Saved entries
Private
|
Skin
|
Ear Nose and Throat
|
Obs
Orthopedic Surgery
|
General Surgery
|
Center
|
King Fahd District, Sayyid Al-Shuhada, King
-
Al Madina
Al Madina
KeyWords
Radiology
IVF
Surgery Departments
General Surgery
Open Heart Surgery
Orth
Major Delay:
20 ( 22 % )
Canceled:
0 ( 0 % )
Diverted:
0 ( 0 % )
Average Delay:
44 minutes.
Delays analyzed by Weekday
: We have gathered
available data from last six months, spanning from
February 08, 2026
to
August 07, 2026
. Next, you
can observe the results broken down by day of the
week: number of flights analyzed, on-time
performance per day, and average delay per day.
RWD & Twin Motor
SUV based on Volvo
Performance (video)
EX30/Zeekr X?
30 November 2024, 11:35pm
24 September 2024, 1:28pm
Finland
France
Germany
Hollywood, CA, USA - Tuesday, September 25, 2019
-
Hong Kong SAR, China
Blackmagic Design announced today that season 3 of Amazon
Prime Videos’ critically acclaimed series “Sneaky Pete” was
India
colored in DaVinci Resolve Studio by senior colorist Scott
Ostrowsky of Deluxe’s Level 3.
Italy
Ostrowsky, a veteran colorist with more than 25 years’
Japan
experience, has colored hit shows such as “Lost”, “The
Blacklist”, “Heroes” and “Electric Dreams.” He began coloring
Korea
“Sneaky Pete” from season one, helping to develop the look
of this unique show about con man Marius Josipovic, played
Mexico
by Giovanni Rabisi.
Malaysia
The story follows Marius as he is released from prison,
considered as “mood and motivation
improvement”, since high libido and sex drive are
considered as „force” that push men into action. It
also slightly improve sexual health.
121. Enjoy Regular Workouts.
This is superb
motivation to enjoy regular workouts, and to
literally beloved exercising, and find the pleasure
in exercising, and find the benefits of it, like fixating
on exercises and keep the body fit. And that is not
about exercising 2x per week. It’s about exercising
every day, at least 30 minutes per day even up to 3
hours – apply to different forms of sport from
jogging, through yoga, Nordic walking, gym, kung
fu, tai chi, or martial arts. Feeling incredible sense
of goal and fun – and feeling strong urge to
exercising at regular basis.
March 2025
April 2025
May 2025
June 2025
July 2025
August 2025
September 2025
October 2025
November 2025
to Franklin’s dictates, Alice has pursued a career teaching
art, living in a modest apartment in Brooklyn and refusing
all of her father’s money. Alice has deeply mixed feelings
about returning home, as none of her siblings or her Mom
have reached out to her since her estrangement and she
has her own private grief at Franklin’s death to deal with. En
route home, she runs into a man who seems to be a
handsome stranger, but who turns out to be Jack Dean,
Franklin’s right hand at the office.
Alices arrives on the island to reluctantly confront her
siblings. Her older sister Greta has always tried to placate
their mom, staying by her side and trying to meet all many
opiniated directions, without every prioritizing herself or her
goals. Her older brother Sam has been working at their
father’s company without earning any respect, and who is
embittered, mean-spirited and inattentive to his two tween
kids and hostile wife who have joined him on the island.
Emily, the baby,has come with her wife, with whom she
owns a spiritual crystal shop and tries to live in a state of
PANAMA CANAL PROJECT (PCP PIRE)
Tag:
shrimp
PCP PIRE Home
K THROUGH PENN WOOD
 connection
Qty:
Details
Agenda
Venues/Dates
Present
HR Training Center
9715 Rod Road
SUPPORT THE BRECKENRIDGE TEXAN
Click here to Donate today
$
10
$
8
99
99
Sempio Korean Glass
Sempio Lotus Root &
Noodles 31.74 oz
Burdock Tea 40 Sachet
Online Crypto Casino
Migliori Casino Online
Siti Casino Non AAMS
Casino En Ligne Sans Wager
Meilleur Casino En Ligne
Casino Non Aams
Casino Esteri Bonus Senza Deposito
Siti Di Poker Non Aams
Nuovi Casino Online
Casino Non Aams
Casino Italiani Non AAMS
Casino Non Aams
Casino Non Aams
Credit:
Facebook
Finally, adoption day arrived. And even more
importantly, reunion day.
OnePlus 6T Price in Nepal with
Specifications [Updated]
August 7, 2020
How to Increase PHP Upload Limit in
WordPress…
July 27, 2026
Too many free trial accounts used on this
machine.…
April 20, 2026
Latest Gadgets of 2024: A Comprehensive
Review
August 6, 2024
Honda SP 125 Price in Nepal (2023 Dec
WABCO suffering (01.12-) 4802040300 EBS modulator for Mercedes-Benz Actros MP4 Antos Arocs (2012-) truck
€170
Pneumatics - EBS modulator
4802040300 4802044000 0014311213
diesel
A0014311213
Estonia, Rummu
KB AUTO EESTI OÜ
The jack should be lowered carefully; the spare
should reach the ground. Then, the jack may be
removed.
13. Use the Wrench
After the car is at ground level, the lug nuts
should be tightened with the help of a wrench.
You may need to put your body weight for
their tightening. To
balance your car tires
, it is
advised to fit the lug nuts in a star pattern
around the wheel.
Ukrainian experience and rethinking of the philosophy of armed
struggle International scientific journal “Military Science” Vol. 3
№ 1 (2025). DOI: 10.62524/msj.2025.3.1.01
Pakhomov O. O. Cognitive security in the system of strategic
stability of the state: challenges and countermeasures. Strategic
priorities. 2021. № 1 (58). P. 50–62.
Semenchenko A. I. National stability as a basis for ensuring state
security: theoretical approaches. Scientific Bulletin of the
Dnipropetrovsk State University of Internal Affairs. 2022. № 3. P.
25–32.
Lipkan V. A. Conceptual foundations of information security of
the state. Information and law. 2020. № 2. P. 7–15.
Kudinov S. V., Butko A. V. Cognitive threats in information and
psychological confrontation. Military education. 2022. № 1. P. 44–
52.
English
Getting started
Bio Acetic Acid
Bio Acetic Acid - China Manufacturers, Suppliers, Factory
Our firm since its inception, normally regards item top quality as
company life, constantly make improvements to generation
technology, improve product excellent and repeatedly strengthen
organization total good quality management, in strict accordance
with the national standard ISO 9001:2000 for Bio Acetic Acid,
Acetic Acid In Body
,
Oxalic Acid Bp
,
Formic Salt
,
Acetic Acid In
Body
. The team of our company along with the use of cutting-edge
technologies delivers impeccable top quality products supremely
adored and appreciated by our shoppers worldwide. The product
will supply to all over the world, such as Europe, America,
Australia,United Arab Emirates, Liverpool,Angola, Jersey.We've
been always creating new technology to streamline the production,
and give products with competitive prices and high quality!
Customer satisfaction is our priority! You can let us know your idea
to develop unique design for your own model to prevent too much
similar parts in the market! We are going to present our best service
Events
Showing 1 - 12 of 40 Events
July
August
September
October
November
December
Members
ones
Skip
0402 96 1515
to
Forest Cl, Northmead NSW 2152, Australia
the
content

» **What this task involves**
Line by line, reproduce the data above exactly.

» **Your solution**
Private
|
Skin
|
Ear Nose and Throat
|
Obs
Orthopedic Surgery
|
General Surgery
|
Center
|
King Fahd District, Sayyid Al-Shuhada, King
-
Al Madina
Al Madina
KeyWords
Radiology
IVF
Surgery Departments
General Surgery
Open Heart Surgery
Orth
Major Delay:
20 ( 22 % )
Canceled:
0 ( 0 % )
Diverted:
0 ( 0 % )
Average Delay:
44 minutes.
Delays analyzed by Weekday
: We have gathered
available data from last six months, spanning from
February 08, 2026
to
August 07, 2026
. Next, you
can observe the results broken down by day of the
week: number of flights analyzed, on-time
performance per day, and average delay per day.
RWD & Twin Motor
SUV based on Volvo
Performance (video)
EX30/Zeekr X?
30 November 2024, 11:35pm
24 September 2024, 1:28pm
Finland
France
Germany
Hollywood, CA, USA - Tuesday, September 25, 2019
-
Hong Kong SAR, China
Blackmagic Design announced today that season 3 of Amazon
Prime Videos’ critically acclaimed series “Sneaky Pete” was
India
colored in DaVinci Resolve Studio by senior colorist Scott
Ostrowsky of Deluxe’s Level 3.
Italy
Ostrowsky, a veteran colorist with more than 25 years’
Japan
experience, has colored hit shows such as “Lost”, “The
Blacklist”, “Heroes” and “Electric Dreams.” He began coloring
Korea
“Sneaky Pete” from season one, helping to develop the look
of this unique show about con man Marius Josipovic, played
Mexico
by Giovanni Rabisi.
Malaysia
The story follows Marius as he is released from prison,
considered as “mood and motivation
improvement”, since high libido and sex drive are
considered as „force” that push men into action. It
also slightly improve sexual health.
121. Enjoy Regular Workouts.
This is superb
motivation to enjoy regular workouts, and to
literally beloved exercising, and find the pleasure
in exercising, and find the benefits of it, like fixating
on exercises and keep the body fit. And that is not
about exercising 2x per week. It’s about exercising
every day, at least 30 minutes per day even up to 3
hours – apply to different forms of sport from
jogging, through yoga, Nordic walking, gym, kung
fu, tai chi, or martial arts. Feeling incredible sense
of goal and fun – and feeling strong urge to
exercising at regular basis.
March 2025
April 2025
May 2025
June 2025
July 2025
August 2025
September 2025
October 2025
November 2025
to Franklin’s dictates, Alice has pursued a career teaching
art, living in a modest apartment in Brooklyn and refusing
all of her father’s money. Alice has deeply mixed feelings
about returning home, as none of her siblings or her Mom
have reached out to her since her estrangement and she
has her own private grief at Franklin’s death to deal with. En
route home, she runs into a man who seems to be a
handsome stranger, but who turns out to be Jack Dean,
Franklin’s right hand at the office.
Alices arrives on the island to reluctantly confront her
siblings. Her older sister Greta has always tried to placate
their mom, staying by her side and trying to meet all many
opiniated directions, without every prioritizing herself or her
goals. Her older brother Sam has been working at their
father’s company without earning any respect, and who is
embittered, mean-spirited and inattentive to his two tween
kids and hostile wife who have joined him on the island.
Emily, the baby,has come with her wife, with whom she
owns a spiritual crystal shop and tries to live in a state of
PANAMA CANAL PROJECT (PCP PIRE)
Tag:
shrimp
PCP PIRE Home
K THROUGH PENN WOOD
 connection
Qty:
Details
Agenda
Venues/Dates
Present
HR Training Center
9715 Rod Road
SUPPORT THE BRECKENRIDGE TEXAN
Click here to Donate today
$
10
$
8
99
99
Sempio Korean Glass
Sempio Lotus Root &
Noodles 31.74 oz
Burdock Tea 40 Sachet
Online Crypto Casino
Migliori Casino Online
Siti Casino Non AAMS
Casino En Ligne Sans Wager
Meilleur Casino En Ligne
Casino Non Aams
Casino Esteri Bonus Senza Deposito
Siti Di Poker Non Aams
Nuovi Casino Online
Casino Non Aams
Casino Italiani Non AAMS
Casino Non Aams
Casino Non Aams
Credit:
Facebook
Finally, adoption day arrived. And even more
importantly, reunion day.
OnePlus 6T Price in Nepal with
Specifications [Updated]
August 7, 2020
How to Increase PHP Upload Limit in
WordPress…
July 27, 2026
Too many free trial accounts used on this
machine.…
April 20, 2026
Latest Gadgets of 2024: A Comprehensive
Review
August 6, 2024
Honda SP 125 Price in Nepal (2023 Dec
WABCO suffering (01.12-) 4802040300 EBS modulator for Mercedes-Benz Actros MP4 Antos Arocs (2012-) truck
€170
Pneumatics - EBS modulator
4802040300 4802044000 0014311213
diesel
A0014311213
Estonia, Rummu
KB AUTO EESTI OÜ
The jack should be lowered carefully; the spare
should reach the ground. Then, the jack may be
removed.
13. Use the Wrench
After the car is at ground level, the lug nuts
should be tightened with the help of a wrench.
You may need to put your body weight for
their tightening. To
balance your car tires
, it is
advised to fit the lug nuts in a star pattern
around the wheel.
Ukrainian experience and rethinking of the philosophy of armed
struggle International scientific journal “Military Science” Vol. 3
№ 1 (2025). DOI: 10.62524/msj.2025.3.1.01
Pakhomov O. O. Cognitive security in the system of strategic
stability of the state: challenges and countermeasures. Strategic
priorities. 2021. № 1 (58). P. 50–62.
Semenchenko A. I. National stability as a basis for ensuring state
security: theoretical approaches. Scientific Bulletin of the
Dnipropetrovsk State University of Internal Affairs. 2022. № 3. P.
25–32.
Lipkan V. A. Conceptual foundations of information security of
the state. Information and law. 2020. № 2. P. 7–15.
Kudinov S. V., Butko A. V. Cognitive threats in information and
psychological confrontation. Military education. 2022. № 1. P. 44–
52.
English
Getting started
Bio Acetic Acid
Bio Acetic Acid - China Manufacturers, Suppliers, Factory
Our firm since its inception, normally regards item top quality as
company life, constantly make improvements to generation
technology, improve product excellent and repeatedly strengthen
organization total good quality management, in strict accordance
with the national standard ISO 9001:2000 for Bio Acetic Acid,
Acetic Acid In Body
,
Oxalic Acid Bp
,
Formic Salt
,
Acetic Acid In
Body
. The team of our company along with the use of cutting-edge
technologies delivers impeccable top quality products supremely
adored and appreciated by our shoppers worldwide. The product
will supply to all over the world, such as Europe, America,
Australia,United Arab Emirates, Liverpool,Angola, Jersey.We've
been always creating new technology to streamline the production,
and give products with competitive prices and high quality!
Customer satisfaction is our priority! You can let us know your idea
to develop unique design for your own model to prevent too much
similar parts in the market! We are going to present our best service
Events
Showing 1 - 12 of 40 Events
July
August
September
October
November
December
Members
ones
Skip
0402 96 1515
to
Forest Cl, Northmead NSW 2152, Australia
the
content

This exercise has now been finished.